> To this day, afaik no testing of vapes is required to ensure they don't contain this toxic ingredient.
This is a pretty good example of how "testing requirements" tend to be reactionary and effectively useless.
Vapes contained Vitamin E because the sellers were cutting the product with it, the same way drug dealers cut drugs with starch or sugar or something worse. It wasn't a manufacturing mistake, they were adding it on purpose to rip off the customer. It makes sense for that to be a crime -- it's fraud and negligence -- so the argument comes that we should require testing for it.
But if you add a test for something like that, they either cut it with something else that the test won't show (which might be even worse) or they add the cutting agent to the distribution pipeline somewhere after the point where the testing requirement is imposed. Testing for something works against mistakes, not purposeful behavior.

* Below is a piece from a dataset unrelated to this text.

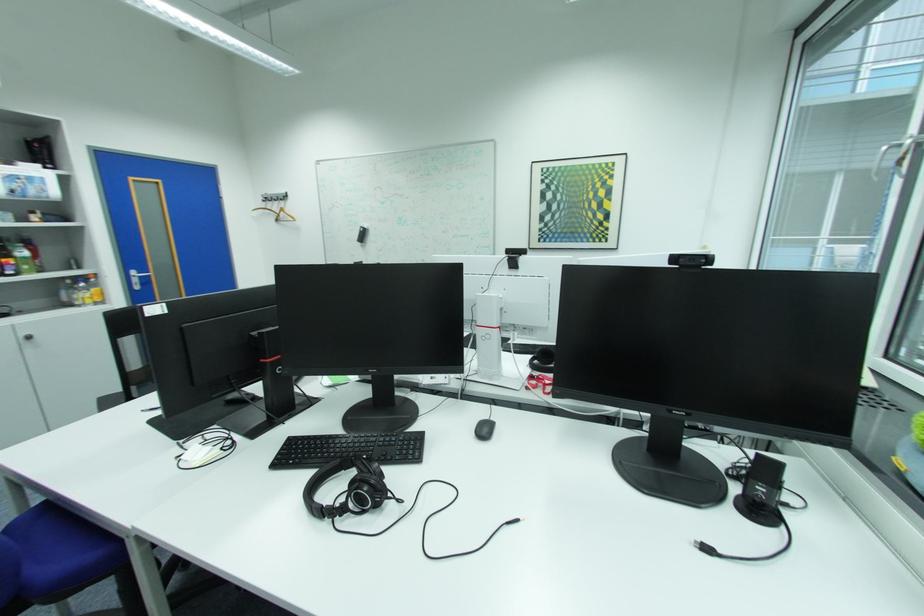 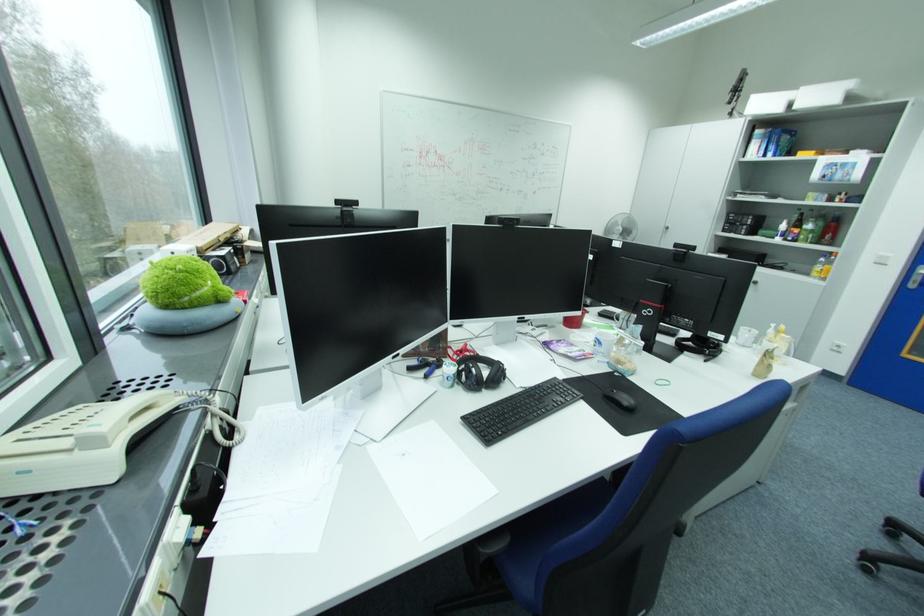 Where in the second image is the point corresponding to point 40,338 from the first image?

Meanwhile the people doing it were probably idiots who didn't know it would cause physiological harmful and thought they were just ripping people off, so then the argument comes that we should be testing to make sure they're not doing that. Except there is no generic test for every possible problem, so at the point they first started adding it, the government would have had no reason to test for that in particular, and by the time it becomes generally known that adding that substance is harmful, they'd have stopped adding it because they don't want to be sued or arrested when their customers have those symptoms and then permanently testing everything for something everybody has already independently stopped doing is a waste of resources.
The problem is people want the generic test that could catch every possible problem and that isn't a real thing, and there is no point in doing the specific test for something that has already stopped happening.